--- START ---
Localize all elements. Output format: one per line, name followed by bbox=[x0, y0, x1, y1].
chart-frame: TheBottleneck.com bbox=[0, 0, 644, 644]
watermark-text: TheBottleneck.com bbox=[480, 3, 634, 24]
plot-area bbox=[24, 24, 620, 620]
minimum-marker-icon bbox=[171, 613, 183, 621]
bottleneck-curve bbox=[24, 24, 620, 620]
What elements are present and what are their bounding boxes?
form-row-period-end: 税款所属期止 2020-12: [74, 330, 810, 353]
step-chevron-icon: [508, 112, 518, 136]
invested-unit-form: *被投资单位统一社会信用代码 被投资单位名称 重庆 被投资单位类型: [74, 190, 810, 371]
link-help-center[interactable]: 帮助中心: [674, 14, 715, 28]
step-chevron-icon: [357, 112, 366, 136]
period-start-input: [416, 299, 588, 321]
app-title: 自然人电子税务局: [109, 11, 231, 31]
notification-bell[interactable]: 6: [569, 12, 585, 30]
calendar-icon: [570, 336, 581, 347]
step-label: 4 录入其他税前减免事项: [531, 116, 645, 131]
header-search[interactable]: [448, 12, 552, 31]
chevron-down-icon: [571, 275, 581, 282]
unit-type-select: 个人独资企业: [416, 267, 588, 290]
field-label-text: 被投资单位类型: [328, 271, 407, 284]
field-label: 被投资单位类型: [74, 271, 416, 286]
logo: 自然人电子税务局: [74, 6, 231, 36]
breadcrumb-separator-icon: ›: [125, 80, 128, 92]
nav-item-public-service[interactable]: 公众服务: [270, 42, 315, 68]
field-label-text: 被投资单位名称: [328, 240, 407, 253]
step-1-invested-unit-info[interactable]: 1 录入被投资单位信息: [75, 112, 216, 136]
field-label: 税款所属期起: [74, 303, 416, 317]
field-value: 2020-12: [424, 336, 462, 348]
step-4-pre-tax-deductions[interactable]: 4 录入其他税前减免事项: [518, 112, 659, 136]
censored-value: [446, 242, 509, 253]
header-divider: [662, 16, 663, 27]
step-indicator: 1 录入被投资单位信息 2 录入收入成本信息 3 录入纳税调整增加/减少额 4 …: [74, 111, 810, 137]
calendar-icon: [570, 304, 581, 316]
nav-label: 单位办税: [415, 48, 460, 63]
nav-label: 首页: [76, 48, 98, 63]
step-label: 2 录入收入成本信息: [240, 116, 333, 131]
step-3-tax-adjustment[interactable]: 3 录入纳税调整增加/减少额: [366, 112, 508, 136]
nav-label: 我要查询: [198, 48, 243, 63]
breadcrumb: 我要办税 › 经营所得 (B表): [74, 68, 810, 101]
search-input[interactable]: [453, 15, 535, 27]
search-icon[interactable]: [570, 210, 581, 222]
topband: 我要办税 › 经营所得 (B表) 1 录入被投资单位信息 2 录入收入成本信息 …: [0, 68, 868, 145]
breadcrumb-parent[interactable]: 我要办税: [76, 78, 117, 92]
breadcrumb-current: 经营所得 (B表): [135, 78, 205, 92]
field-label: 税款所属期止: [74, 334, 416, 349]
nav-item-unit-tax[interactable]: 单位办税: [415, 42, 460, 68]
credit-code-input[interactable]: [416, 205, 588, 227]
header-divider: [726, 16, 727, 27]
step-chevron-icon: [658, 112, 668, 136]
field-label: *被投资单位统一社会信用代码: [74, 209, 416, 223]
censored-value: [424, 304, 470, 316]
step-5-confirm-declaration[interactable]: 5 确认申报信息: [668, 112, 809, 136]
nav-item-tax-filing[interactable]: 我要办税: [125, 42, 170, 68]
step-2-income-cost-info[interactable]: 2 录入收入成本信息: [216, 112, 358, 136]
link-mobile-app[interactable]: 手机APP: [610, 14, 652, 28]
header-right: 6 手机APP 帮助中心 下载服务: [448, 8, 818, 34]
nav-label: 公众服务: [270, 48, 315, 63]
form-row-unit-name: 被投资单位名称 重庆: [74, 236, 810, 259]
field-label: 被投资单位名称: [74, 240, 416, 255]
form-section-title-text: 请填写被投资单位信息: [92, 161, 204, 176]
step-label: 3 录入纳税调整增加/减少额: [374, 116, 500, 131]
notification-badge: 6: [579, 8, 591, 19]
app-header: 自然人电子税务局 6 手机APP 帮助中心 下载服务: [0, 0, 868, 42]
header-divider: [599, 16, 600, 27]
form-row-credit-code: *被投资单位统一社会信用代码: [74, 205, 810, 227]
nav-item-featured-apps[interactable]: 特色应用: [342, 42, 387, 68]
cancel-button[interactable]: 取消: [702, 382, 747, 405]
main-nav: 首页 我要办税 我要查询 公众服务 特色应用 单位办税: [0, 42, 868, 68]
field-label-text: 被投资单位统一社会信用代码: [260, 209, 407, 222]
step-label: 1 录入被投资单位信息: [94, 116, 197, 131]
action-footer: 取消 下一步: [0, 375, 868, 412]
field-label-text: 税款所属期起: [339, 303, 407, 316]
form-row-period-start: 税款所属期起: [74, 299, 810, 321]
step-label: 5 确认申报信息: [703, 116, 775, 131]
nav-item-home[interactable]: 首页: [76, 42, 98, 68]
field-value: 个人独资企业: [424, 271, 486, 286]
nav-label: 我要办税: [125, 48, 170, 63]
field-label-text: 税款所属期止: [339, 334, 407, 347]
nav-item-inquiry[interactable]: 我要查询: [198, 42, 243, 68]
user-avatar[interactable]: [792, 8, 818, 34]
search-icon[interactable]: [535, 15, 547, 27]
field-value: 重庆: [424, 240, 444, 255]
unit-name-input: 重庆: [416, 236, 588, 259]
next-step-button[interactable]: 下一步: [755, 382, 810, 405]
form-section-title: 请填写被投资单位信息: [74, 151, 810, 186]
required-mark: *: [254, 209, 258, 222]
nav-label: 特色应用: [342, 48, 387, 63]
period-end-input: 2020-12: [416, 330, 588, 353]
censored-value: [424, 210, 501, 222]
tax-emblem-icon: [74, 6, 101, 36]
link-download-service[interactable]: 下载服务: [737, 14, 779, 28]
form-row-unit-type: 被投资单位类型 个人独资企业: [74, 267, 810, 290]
--- END ---
■ **WHAT YOU HAVE TO DO**:
Return the entries above word for word.

■ **WRITTEN ANSWER**:
Localize all elements. Output format: one per line, name followed by bbox=[x0, y0, x1, y1].
chart-frame: TheBottleneck.com bbox=[0, 0, 644, 644]
watermark-text: TheBottleneck.com bbox=[480, 3, 634, 24]
plot-area bbox=[24, 24, 620, 620]
minimum-marker-icon bbox=[171, 613, 183, 621]
bottleneck-curve bbox=[24, 24, 620, 620]
What elements are present and what are their bounding boxes?
form-row-period-end: 税款所属期止 2020-12: [74, 330, 810, 353]
step-chevron-icon: [508, 112, 518, 136]
invested-unit-form: *被投资单位统一社会信用代码 被投资单位名称 重庆 被投资单位类型: [74, 190, 810, 371]
link-help-center[interactable]: 帮助中心: [674, 14, 715, 28]
step-chevron-icon: [357, 112, 366, 136]
period-start-input: [416, 299, 588, 321]
app-title: 自然人电子税务局: [109, 11, 231, 31]
notification-bell[interactable]: 6: [569, 12, 585, 30]
calendar-icon: [570, 336, 581, 347]
step-label: 4 录入其他税前减免事项: [531, 116, 645, 131]
header-search[interactable]: [448, 12, 552, 31]
chevron-down-icon: [571, 275, 581, 282]
unit-type-select: 个人独资企业: [416, 267, 588, 290]
field-label-text: 被投资单位类型: [328, 271, 407, 284]
field-label: 被投资单位类型: [74, 271, 416, 286]
logo: 自然人电子税务局: [74, 6, 231, 36]
breadcrumb-separator-icon: ›: [125, 80, 128, 92]
nav-item-public-service[interactable]: 公众服务: [270, 42, 315, 68]
field-label-text: 被投资单位名称: [328, 240, 407, 253]
step-1-invested-unit-info[interactable]: 1 录入被投资单位信息: [75, 112, 216, 136]
field-label: 税款所属期起: [74, 303, 416, 317]
field-value: 2020-12: [424, 336, 462, 348]
step-4-pre-tax-deductions[interactable]: 4 录入其他税前减免事项: [518, 112, 659, 136]
censored-value: [446, 242, 509, 253]
header-divider: [662, 16, 663, 27]
step-indicator: 1 录入被投资单位信息 2 录入收入成本信息 3 录入纳税调整增加/减少额 4 …: [74, 111, 810, 137]
calendar-icon: [570, 304, 581, 316]
nav-label: 单位办税: [415, 48, 460, 63]
nav-label: 首页: [76, 48, 98, 63]
step-label: 2 录入收入成本信息: [240, 116, 333, 131]
step-3-tax-adjustment[interactable]: 3 录入纳税调整增加/减少额: [366, 112, 508, 136]
nav-label: 我要查询: [198, 48, 243, 63]
breadcrumb: 我要办税 › 经营所得 (B表): [74, 68, 810, 101]
search-input[interactable]: [453, 15, 535, 27]
search-icon[interactable]: [570, 210, 581, 222]
topband: 我要办税 › 经营所得 (B表) 1 录入被投资单位信息 2 录入收入成本信息 …: [0, 68, 868, 145]
breadcrumb-parent[interactable]: 我要办税: [76, 78, 117, 92]
breadcrumb-current: 经营所得 (B表): [135, 78, 205, 92]
field-label: 税款所属期止: [74, 334, 416, 349]
nav-item-unit-tax[interactable]: 单位办税: [415, 42, 460, 68]
credit-code-input[interactable]: [416, 205, 588, 227]
header-divider: [726, 16, 727, 27]
step-chevron-icon: [658, 112, 668, 136]
field-label: *被投资单位统一社会信用代码: [74, 209, 416, 223]
censored-value: [424, 304, 470, 316]
step-5-confirm-declaration[interactable]: 5 确认申报信息: [668, 112, 809, 136]
nav-item-tax-filing[interactable]: 我要办税: [125, 42, 170, 68]
step-2-income-cost-info[interactable]: 2 录入收入成本信息: [216, 112, 358, 136]
link-mobile-app[interactable]: 手机APP: [610, 14, 652, 28]
header-right: 6 手机APP 帮助中心 下载服务: [448, 8, 818, 34]
nav-label: 公众服务: [270, 48, 315, 63]
form-row-unit-name: 被投资单位名称 重庆: [74, 236, 810, 259]
field-label: 被投资单位名称: [74, 240, 416, 255]
form-section-title-text: 请填写被投资单位信息: [92, 161, 204, 176]
step-label: 3 录入纳税调整增加/减少额: [374, 116, 500, 131]
notification-badge: 6: [579, 8, 591, 19]
app-header: 自然人电子税务局 6 手机APP 帮助中心 下载服务: [0, 0, 868, 42]
header-divider: [599, 16, 600, 27]
form-row-credit-code: *被投资单位统一社会信用代码: [74, 205, 810, 227]
nav-item-featured-apps[interactable]: 特色应用: [342, 42, 387, 68]
cancel-button[interactable]: 取消: [702, 382, 747, 405]
main-nav: 首页 我要办税 我要查询 公众服务 特色应用 单位办税: [0, 42, 868, 68]
field-label-text: 被投资单位统一社会信用代码: [260, 209, 407, 222]
step-label: 1 录入被投资单位信息: [94, 116, 197, 131]
action-footer: 取消 下一步: [0, 375, 868, 412]
field-label-text: 税款所属期起: [339, 303, 407, 316]
form-row-period-start: 税款所属期起: [74, 299, 810, 321]
step-label: 5 确认申报信息: [703, 116, 775, 131]
nav-item-home[interactable]: 首页: [76, 42, 98, 68]
field-value: 个人独资企业: [424, 271, 486, 286]
nav-label: 我要办税: [125, 48, 170, 63]
field-label-text: 税款所属期止: [339, 334, 407, 347]
nav-item-inquiry[interactable]: 我要查询: [198, 42, 243, 68]
user-avatar[interactable]: [792, 8, 818, 34]
search-icon[interactable]: [535, 15, 547, 27]
field-value: 重庆: [424, 240, 444, 255]
unit-name-input: 重庆: [416, 236, 588, 259]
next-step-button[interactable]: 下一步: [755, 382, 810, 405]
form-section-title: 请填写被投资单位信息: [74, 151, 810, 186]
required-mark: *: [254, 209, 258, 222]
nav-label: 特色应用: [342, 48, 387, 63]
period-end-input: 2020-12: [416, 330, 588, 353]
censored-value: [424, 210, 501, 222]
tax-emblem-icon: [74, 6, 101, 36]
link-download-service[interactable]: 下载服务: [737, 14, 779, 28]
form-row-unit-type: 被投资单位类型 个人独资企业: [74, 267, 810, 290]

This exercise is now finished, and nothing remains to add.